Worm bins are a popular form of composting. Students can feed lunch scraps to a worm bin and use the worms for additional studies. Earthworm droppings or castings help fertilize the soil. The best worms to use in a compost chamber are red worms. Red worms eat a large amount of organic material during their life cycle. Flower Field Enterprises in Kalamazoo, MI sells red worms by the pound. A pound of red worms equals about 200 red worms. (1-616-327-0108)

Question:

Do organic wastes in compost break down faster in the presence of red worms or earthworms?Additional Activities:

 

Science:

  • A Rot Race: Use a plastic bag with a zip-lock closing. Add a spoon of dirt to all bags, in some bags add bread; in another newspaper clippings; fruit peels; etc. Place some in the sunlight and some in the dark. Open after one week for observation or observe through the bag. (Less odor this way.) You may want your students to wear plastic gloves. Remember to wash hands following examination of organic material. Journal about the results based up on what you have learned about composting.
  • Study worm anatomy, worm life cycle, worm food chains, or study other worm bin organisms. (Ants, mites, millipedes, centipedes, or sow bugs.)

Worms:

Worms are hermaphrodites, which means they have both female and male anatomy. In order to mate they still require two worms.
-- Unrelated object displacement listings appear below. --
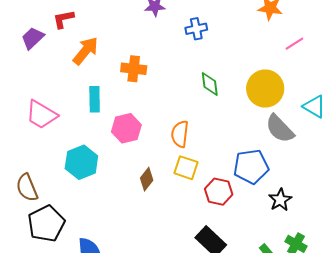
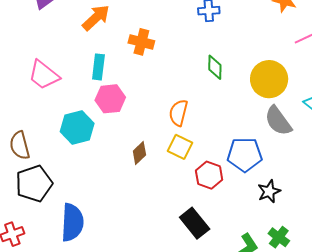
pink hexagon: (126, 128) -> (110, 99), moved

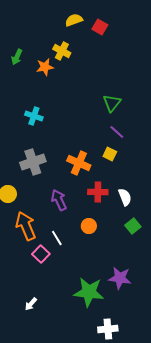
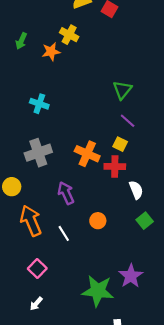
red cross: (98, 192) -> (115, 166), moved
pink square: (41, 254) -> (37, 269), moved
purple star: (120, 278) -> (131, 276), turned 30

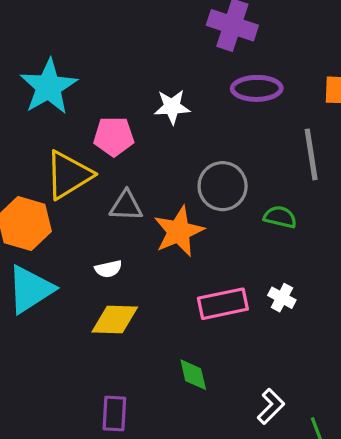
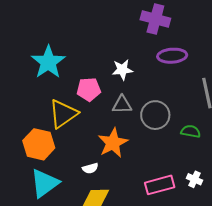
gray triangle: (126, 206) -> (122, 105), moved
orange star: (179, 231) -> (113, 143), moved

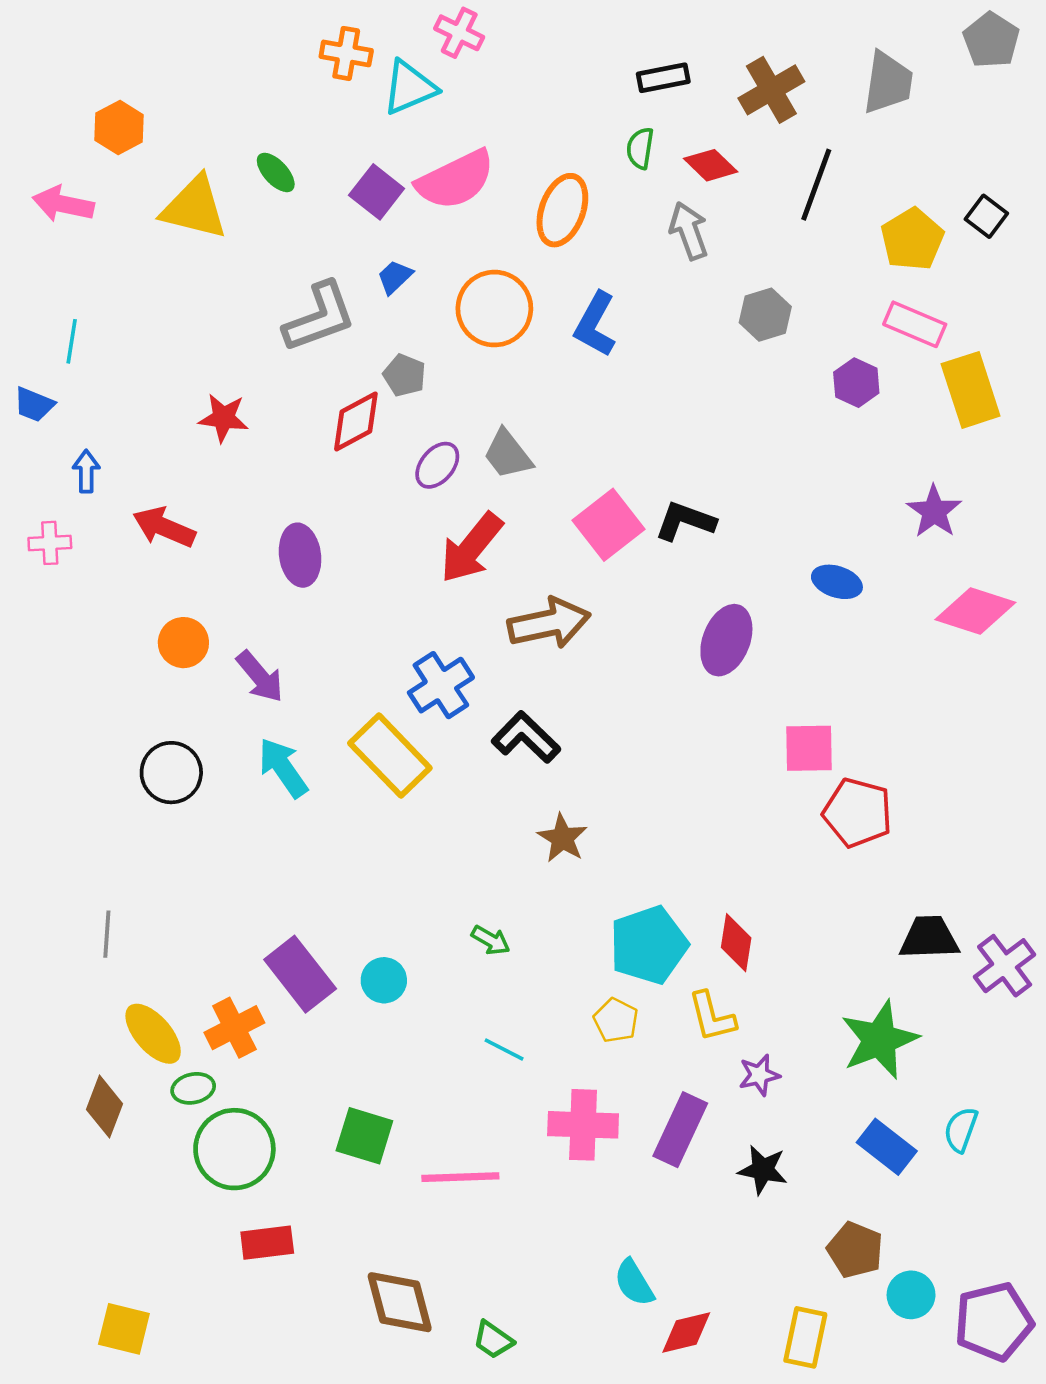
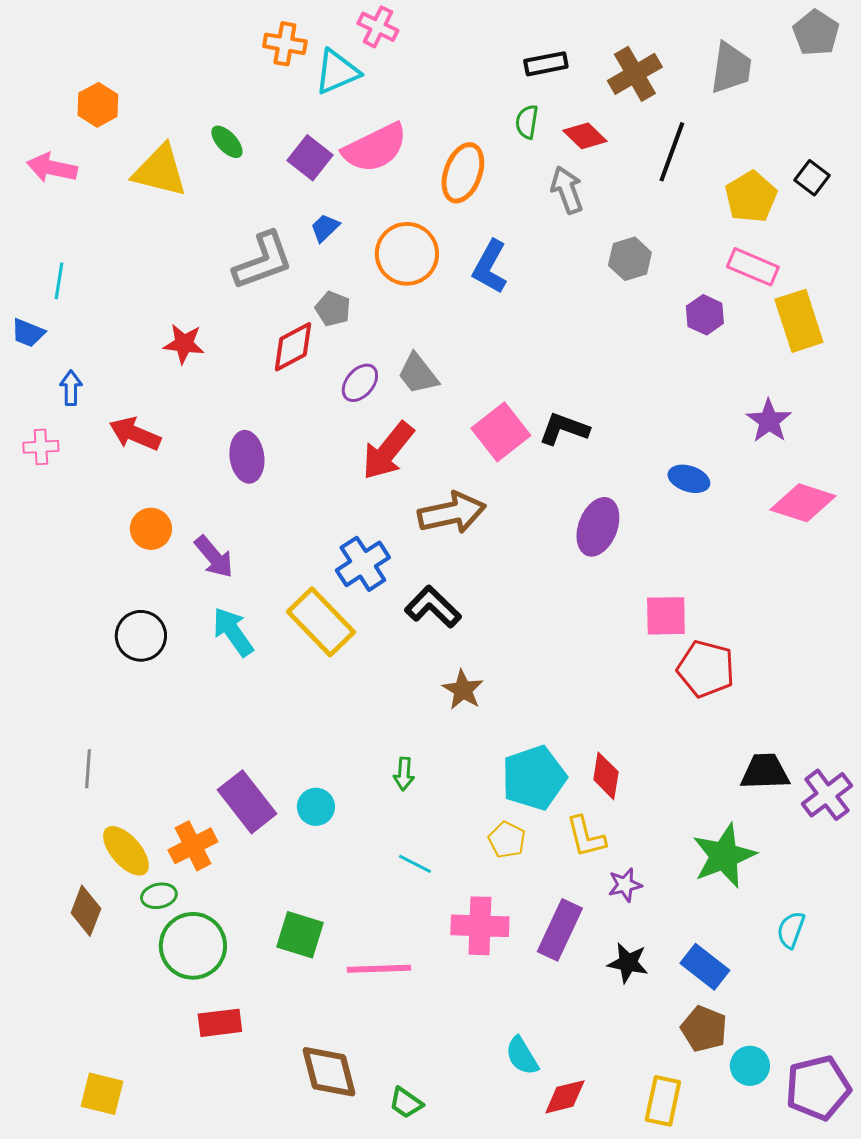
green arrow: (491, 940) -> (404, 774), turned 64
blue rectangle: (887, 1147) -> (705, 967), moved

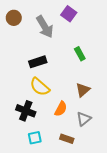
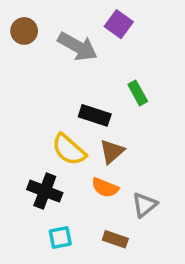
gray arrow: (45, 27) -> (77, 46), turned -30
black rectangle: (38, 62) -> (95, 115), moved, turned 36
brown triangle: (83, 90) -> (112, 151), moved
orange semicircle: (61, 109) -> (105, 188), turned 84

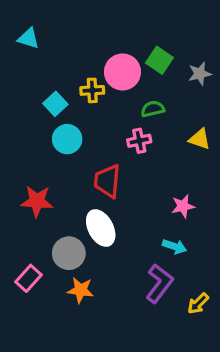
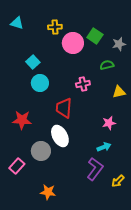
yellow cross: (92, 90) -> (55, 27), moved
green semicircle: (153, 109) -> (107, 65), moved
yellow triangle: (200, 139) -> (119, 92), moved, turned -32
cyan arrow: (174, 246) -> (104, 147), turned -40
orange star: (81, 290) -> (48, 192), moved

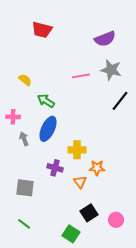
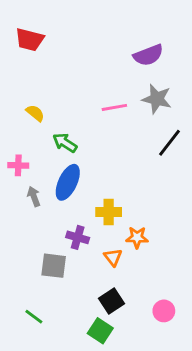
red trapezoid: (42, 30) -> (30, 40), moved
gray square: (25, 188) -> (54, 266), moved
black square: (89, 213) -> (112, 301), moved

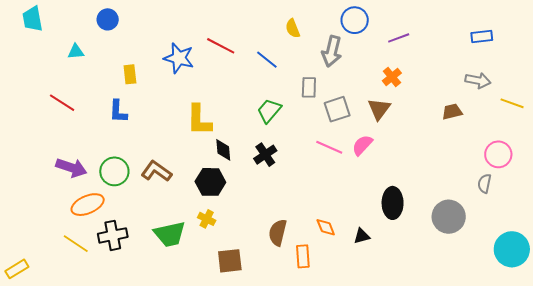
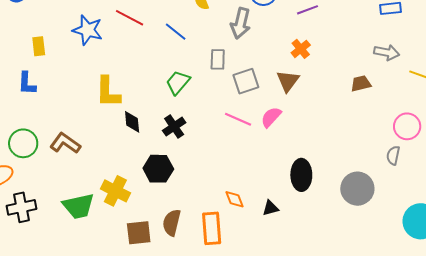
black hexagon: (210, 182) -> (158, 169), moved
yellow cross: (207, 219) -> (115, 191), size x1.6
brown semicircle: (278, 233) -> (172, 223), moved
orange rectangle: (303, 256) -> (212, 228), size x1.4

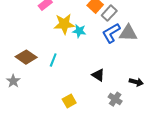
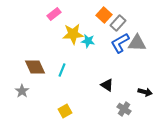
brown diamond: (26, 57) -> (35, 67), turned 30
yellow square: (69, 101) -> (65, 111), moved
Questions for a worm study:

  1. How much can a worm eat in a day?
  2. Do worms have teeth?
  3. Do worms have eyes?
  4. Do worms respond to light?
  5. Are worms male or female? How do worms reproduce?
  6. Why do worms come up on the sidewalk when it rains?
  7. How do worms breathe?
  8. What do worms eat?
  9. What is the life cycle of worms?
  10. How long do earthworms get?
  11. What so worms do in the soil?
  12. How many species of earthworms are there in the world? Which are found in Nebraska?
  13. Why do earthworms die in a landfill?
  14. Do worms like coffee grounds?
  15. Compare and contrast red worms and earthworms.
  16. What is the yellow liquid, which worms release?
  17. Do earthworms have a heart?

Language Arts:

  1. In the journal write a story about recycling on the farm during the 1930s.
  2. Create a newspaper about composting.
  3. Write to the Department of Sanitation requesting information on recycling.

Math:

  1. Use metric measurement conversions, like degrees C to degrees F.
  2. Calculate area and volume of the compost chambers.
  3. Average all data and graph results.

Geography:

  1. Climate and worms around the world. (Red worms are native to the south.)
  2. Farming techniques and crops around the world, 1930s vs. now.